What you output must be the exact lines from the first line of the data through the one holding "LYYM FOOD – Bacontrau", with no pictures.

§ PROVIDED ENTRIES:
....

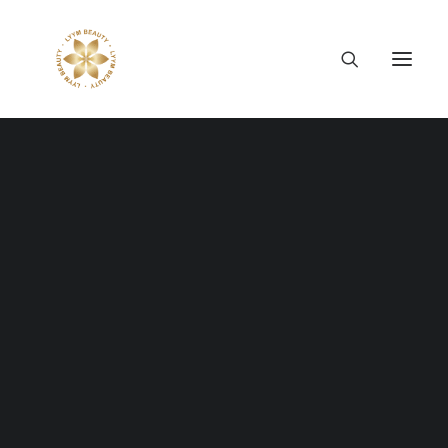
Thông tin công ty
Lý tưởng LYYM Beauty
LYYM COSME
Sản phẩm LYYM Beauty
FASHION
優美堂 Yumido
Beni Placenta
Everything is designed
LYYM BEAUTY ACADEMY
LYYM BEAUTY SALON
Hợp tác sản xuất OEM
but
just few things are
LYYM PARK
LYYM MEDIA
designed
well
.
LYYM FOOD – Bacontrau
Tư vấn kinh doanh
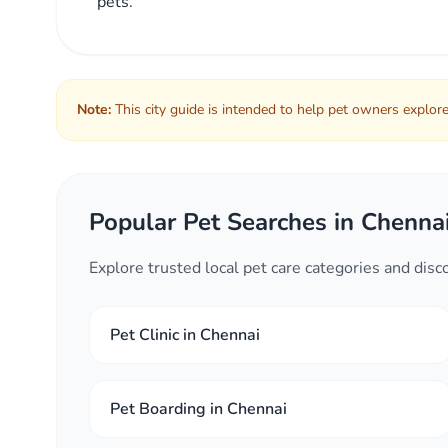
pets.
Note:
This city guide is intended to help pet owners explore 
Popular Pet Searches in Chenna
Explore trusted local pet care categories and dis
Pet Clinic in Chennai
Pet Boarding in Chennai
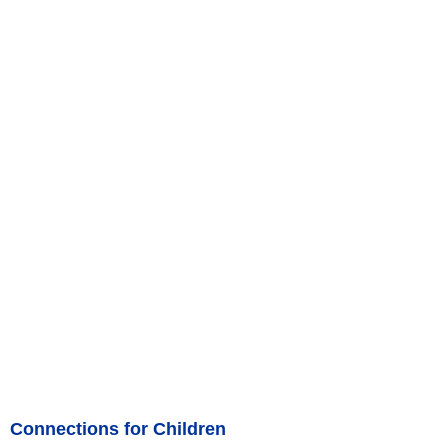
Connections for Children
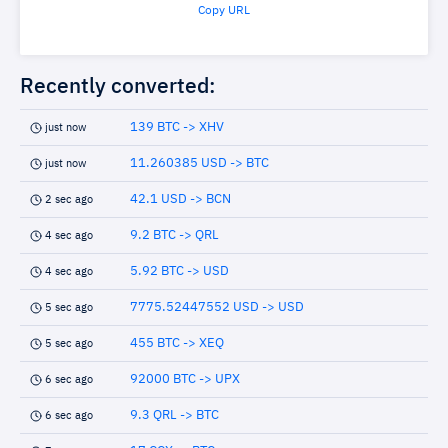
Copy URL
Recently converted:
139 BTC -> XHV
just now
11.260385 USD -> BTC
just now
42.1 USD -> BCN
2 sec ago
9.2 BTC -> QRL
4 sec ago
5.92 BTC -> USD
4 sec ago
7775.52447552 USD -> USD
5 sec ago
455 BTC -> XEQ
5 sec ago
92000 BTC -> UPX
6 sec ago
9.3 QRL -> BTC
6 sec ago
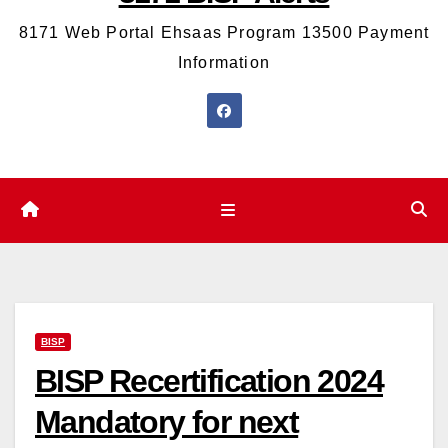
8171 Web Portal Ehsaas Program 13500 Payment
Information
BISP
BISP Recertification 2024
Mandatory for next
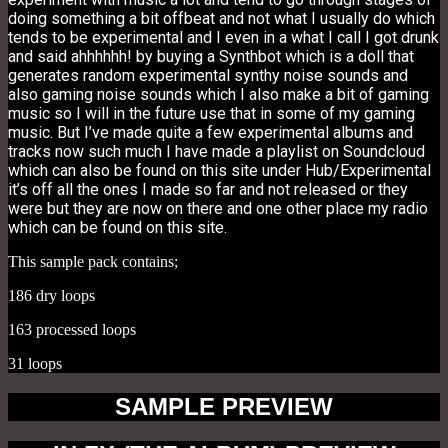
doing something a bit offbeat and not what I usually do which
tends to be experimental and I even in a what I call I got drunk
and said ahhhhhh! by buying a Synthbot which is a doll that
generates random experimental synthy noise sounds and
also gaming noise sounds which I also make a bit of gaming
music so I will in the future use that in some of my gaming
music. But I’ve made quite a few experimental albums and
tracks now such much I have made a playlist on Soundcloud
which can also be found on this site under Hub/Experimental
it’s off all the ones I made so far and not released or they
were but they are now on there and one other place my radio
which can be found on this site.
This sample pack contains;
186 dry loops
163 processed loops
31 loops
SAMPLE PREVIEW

....

§ THE ANSWER:
Thông tin công ty
Lý tưởng LYYM Beauty
LYYM COSME
Sản phẩm LYYM Beauty
FASHION
優美堂 Yumido
Beni Placenta
Everything is designed
LYYM BEAUTY ACADEMY
LYYM BEAUTY SALON
Hợp tác sản xuất OEM
but
just few things are
LYYM PARK
LYYM MEDIA
designed
well
.
LYYM FOOD – Bacontrau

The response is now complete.